Family Dollar Stores v. Henderson

PER CURIAM.

The employer and carrier appeal a workers’ compensation order granting the claimant an evaluation and continuing treatment with a chiropractor, awarding temporary total disability or temporary partial disability benefits from June 12, 1997 through July 12, 1997, and ordering the payment of all of the claimant’s medical bills, hospital bills and prescriptions that are related to the claim. Because the record does not support a finding of a causal connection between the claimant’s employment and her injury, we reverse.

In Pyram v. Marriott International, 687 So.2d 351 (Fla. 1st DCA 1997), we concluded that the 1994 amendments to Chapter 440 created a new standard of proof for workers’ compensation claimants. Section 440.09(1), Florida Statutes establishes this new standard and states that “[t]he injury, its occupational cause, and any resulting manifestations or disability shall be established to a reasonable degree of medical certainty and by objective medical findings.”

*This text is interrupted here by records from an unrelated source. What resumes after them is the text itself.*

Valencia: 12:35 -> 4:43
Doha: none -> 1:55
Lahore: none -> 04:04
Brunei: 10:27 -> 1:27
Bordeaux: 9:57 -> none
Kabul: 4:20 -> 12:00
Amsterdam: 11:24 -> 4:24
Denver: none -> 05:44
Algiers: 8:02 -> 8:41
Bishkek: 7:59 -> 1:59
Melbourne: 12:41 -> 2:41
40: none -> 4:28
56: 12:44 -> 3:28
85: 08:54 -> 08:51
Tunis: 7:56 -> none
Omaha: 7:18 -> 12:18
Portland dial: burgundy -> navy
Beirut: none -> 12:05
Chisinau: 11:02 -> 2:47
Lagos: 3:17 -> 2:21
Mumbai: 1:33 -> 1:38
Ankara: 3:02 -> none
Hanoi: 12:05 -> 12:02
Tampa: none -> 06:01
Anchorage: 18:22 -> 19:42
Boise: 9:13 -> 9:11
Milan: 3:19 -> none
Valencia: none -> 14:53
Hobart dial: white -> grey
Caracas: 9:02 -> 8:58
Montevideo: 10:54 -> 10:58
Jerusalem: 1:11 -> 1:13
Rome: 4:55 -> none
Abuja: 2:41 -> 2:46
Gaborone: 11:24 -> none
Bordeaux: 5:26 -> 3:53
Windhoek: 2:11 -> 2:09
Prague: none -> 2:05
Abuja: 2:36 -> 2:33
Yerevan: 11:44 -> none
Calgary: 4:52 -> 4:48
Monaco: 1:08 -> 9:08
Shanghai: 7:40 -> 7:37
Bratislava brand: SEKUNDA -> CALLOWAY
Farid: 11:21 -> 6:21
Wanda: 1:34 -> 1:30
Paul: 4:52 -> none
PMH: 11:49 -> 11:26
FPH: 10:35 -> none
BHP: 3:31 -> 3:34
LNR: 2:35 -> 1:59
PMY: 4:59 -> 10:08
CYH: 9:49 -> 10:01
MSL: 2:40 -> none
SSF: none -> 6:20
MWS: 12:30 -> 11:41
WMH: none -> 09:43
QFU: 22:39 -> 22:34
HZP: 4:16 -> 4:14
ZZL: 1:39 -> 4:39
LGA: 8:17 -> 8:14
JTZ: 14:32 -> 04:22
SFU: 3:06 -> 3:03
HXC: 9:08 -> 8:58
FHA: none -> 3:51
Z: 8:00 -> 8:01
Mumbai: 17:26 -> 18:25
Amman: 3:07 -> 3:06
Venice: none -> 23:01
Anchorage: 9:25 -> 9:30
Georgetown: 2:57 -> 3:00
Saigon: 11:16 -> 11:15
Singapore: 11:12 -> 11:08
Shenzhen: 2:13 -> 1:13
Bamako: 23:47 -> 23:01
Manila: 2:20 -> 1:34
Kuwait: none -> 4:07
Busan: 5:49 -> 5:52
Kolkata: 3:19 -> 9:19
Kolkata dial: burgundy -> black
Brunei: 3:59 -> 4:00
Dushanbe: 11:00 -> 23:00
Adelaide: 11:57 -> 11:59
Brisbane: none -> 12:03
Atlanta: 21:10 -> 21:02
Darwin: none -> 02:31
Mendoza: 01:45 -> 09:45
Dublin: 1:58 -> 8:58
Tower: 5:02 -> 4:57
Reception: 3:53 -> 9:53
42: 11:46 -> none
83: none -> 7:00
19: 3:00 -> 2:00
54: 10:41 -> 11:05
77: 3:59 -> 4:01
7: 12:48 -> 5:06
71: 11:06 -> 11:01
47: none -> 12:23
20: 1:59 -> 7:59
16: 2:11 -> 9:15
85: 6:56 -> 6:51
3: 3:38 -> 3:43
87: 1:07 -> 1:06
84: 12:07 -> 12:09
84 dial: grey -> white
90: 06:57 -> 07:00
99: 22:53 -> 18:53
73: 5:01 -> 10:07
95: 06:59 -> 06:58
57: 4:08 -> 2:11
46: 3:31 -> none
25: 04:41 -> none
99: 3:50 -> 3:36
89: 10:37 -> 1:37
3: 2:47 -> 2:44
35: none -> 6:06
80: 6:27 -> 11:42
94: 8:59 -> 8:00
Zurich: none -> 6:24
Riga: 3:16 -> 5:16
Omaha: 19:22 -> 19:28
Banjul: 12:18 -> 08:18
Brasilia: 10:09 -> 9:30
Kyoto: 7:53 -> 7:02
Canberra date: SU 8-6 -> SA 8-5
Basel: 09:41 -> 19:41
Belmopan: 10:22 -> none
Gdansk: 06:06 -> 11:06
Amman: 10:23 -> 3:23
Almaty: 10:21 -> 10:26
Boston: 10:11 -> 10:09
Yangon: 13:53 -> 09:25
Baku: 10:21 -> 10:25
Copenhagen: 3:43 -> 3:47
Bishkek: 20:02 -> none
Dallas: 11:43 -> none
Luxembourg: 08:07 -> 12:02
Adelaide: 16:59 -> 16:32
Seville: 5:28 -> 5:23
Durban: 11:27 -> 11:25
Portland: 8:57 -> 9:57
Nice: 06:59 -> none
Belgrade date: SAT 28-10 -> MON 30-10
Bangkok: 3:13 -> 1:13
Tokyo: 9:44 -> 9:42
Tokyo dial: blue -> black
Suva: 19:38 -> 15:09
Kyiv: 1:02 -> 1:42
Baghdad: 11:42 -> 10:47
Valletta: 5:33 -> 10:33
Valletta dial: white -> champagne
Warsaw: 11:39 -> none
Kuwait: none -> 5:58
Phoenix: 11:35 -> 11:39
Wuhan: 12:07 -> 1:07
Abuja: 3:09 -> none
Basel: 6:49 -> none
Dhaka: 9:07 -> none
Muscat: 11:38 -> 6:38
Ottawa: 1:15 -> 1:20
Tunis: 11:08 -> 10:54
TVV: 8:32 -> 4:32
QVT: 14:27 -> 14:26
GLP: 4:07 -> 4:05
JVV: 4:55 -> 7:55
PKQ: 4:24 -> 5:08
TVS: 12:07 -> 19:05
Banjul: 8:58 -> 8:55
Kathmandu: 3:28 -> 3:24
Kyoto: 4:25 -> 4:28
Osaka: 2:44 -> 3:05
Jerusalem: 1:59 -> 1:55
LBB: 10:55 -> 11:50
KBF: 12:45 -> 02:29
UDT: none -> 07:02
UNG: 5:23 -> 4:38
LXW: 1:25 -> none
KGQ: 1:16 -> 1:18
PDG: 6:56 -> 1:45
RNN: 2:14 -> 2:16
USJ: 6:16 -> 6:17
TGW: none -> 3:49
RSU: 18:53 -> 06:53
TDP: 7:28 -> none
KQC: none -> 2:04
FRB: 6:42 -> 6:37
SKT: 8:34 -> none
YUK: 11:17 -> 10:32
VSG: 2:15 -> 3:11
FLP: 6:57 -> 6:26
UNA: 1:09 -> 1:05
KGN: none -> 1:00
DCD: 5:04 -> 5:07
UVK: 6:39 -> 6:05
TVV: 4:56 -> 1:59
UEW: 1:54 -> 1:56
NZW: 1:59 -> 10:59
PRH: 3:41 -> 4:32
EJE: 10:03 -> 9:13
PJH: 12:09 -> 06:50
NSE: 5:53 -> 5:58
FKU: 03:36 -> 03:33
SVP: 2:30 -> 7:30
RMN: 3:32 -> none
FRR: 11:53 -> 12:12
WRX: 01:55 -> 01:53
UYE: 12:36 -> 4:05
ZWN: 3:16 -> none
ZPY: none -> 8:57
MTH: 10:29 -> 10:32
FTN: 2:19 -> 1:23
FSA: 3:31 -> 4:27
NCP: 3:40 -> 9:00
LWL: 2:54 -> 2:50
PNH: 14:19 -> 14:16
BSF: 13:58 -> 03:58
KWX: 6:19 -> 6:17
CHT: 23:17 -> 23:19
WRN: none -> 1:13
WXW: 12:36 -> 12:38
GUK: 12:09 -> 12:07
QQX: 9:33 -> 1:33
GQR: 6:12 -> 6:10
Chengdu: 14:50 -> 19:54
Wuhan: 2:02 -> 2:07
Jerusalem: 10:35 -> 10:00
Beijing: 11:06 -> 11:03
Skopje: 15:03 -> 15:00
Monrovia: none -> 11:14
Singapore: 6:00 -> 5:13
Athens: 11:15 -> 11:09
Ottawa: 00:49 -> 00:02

In finding that the claimant’s injury was causally related to her employment, the judge relied on the opinion of Dr. Jacobs en, the claimant’s chiropractor. The only statement made by Dr. Jacobsen relating to causation is contained in his medical report on the claimant. In the report, Dr. Jacobsen notes that “[i]t appears that the above impression [cervical sprain/strain and lumbar sprain/strain] is secondary to the patient’s injuries, occurring on 4/14/97 [while at work], and are chronic/recurrent in nature.” This opinion does not support a finding of causation under section 440.09(1), Florida Statutes. *932Nor is the judge’s finding of causation supported by any other evidence in the record.

For these reasons, we reverse the final order awarding medical and indemnity benefits to the claimant. Because our holding is an adjudication on the merits, we need not address the evidentiary issues raised by the employer and carrier in this appeal.

Reversed.

BOOTH, BENTON and PADOVANO, JJ., concur.